═════ Given records ═════

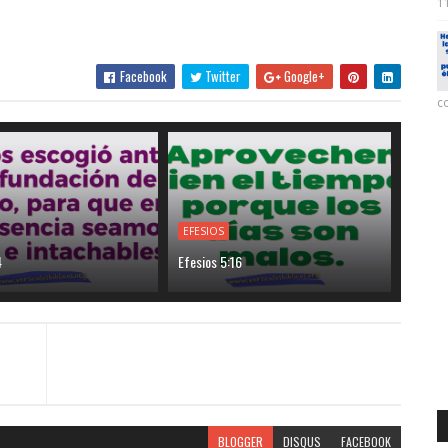
11
Facebook
Twitter
Google+
co
EFESIOS
4
Efesios 5:16
BLOGGER
DISQUS
FACEBOOK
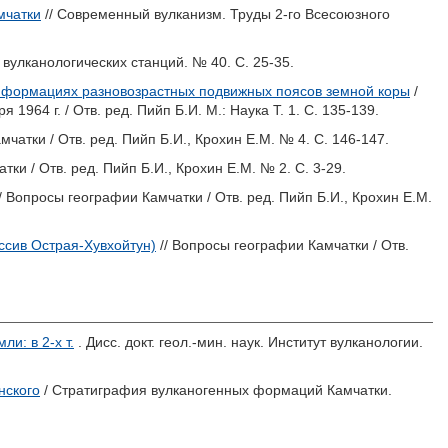
мчатки
// Современный вулканизм. Труды 2-го Всесоюзного
 вулканологических станций. № 40. С. 25-35.
 формациях разновозрастных подвижных поясов земной коры
/
 1964 г. / Отв. ред.
Пийп Б.И.
М.: Наука Т. 1. С. 135-139.
мчатки / Отв. ред.
Пийп Б.И.
,
Крохин Е.М.
№ 4. С. 146-147.
тки / Отв. ред.
Пийп Б.И.
,
Крохин Е.М.
№ 2. С. 3-29.
/ Вопросы географии Камчатки / Отв. ред.
Пийп Б.И.
,
Крохин Е.М.
ссив Острая-Хувхойтун)
// Вопросы географии Камчатки / Отв.
и: в 2-х т.
. Дисс. докт. геол.-мин. наук. Институт вулканологии.
нского
/ Стратиграфия вулканогенных формаций Камчатки.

═════

#### Instructions for the task:
None of the pictures should appear; repeat the records exactly otherwise.

#### Your solution:
11
Facebook
Twitter
Google+
co
EFESIOS
4
Efesios 5:16
BLOGGER
DISQUS
FACEBOOK
мчатки
// Современный вулканизм. Труды 2-го Всесоюзного
 вулканологических станций. № 40. С. 25-35.
 формациях разновозрастных подвижных поясов земной коры
/
 1964 г. / Отв. ред.
Пийп Б.И.
М.: Наука Т. 1. С. 135-139.
мчатки / Отв. ред.
Пийп Б.И.
,
Крохин Е.М.
№ 4. С. 146-147.
тки / Отв. ред.
Пийп Б.И.
,
Крохин Е.М.
№ 2. С. 3-29.
/ Вопросы географии Камчатки / Отв. ред.
Пийп Б.И.
,
Крохин Е.М.
ссив Острая-Хувхойтун)
// Вопросы географии Камчатки / Отв.
и: в 2-х т.
. Дисс. докт. геол.-мин. наук. Институт вулканологии.
нского
/ Стратиграфия вулканогенных формаций Камчатки.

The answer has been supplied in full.